Müslim, TSK'nin Rakka ve Kobane'den kaçmış 3 bin civarında IŞİD teröristi ile beraber Afrin'e girdiğine ilişkin ellerinde belgeler olduğunu da ileri sürdü.
Gazetecilerin sorularını da yanıtlayan Müslim, "Daha önce DAİŞ safında savaşanlar şimdi Türk devleti ile birlikte" dedi.
İktidara söylenecek bir şey yok. Bunları planlayan, cihatçı, yağmacı ÖSO'ya 'Kahramanlar Ordusu' diyen onlar.
Fütuhatçı Kemal ise sesini soluğunu kesmiş hala Afrin'deki işgali terörle mücadele operasyonu zannediyor. Bölgedeki Kürtlere etnik temizlik yapılmak isteniyor, cihatçı ÖSO'cular Kürtlere zulmetmeye başlamış oralı değil.

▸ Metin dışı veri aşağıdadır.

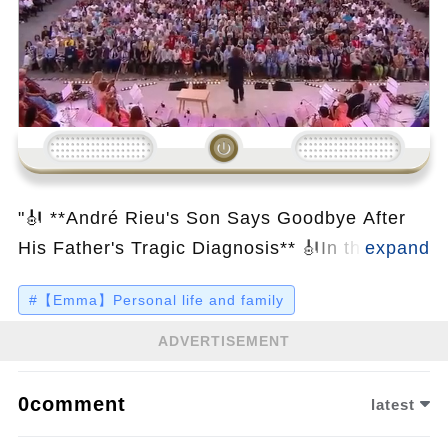
Loading...
"🎻 **André Rieu's Son Says Goodbye After
His Father's Tragic Diagnosis** 🎻In this
emotional and heartfelt video, we bring you
#【Emma】Personal life and family
inside the personal life of the beloved
Maestro of the Waltz, André Rieu, whose
ADVERTISEMENT
music has touched the hearts of millions
worldwide. Known for his joyous
0comment
latest
performances and awe-inspiring passion for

Buna 'İşgal' diyen Avrupalı elçilere devlet ve AKP ağzıyla laf yetiştirmeye çalışıyor.

Kılıçdaroğlu Kürt düşmanlığının, milliyetçiliğin, fütuhatçılığın ve savaş destekçiliğinin oy getireceğini zannediyorsa fena halde yanılıyor.

Çünkü Türkiye'nin savaşa değil barışa ihtiyacı var.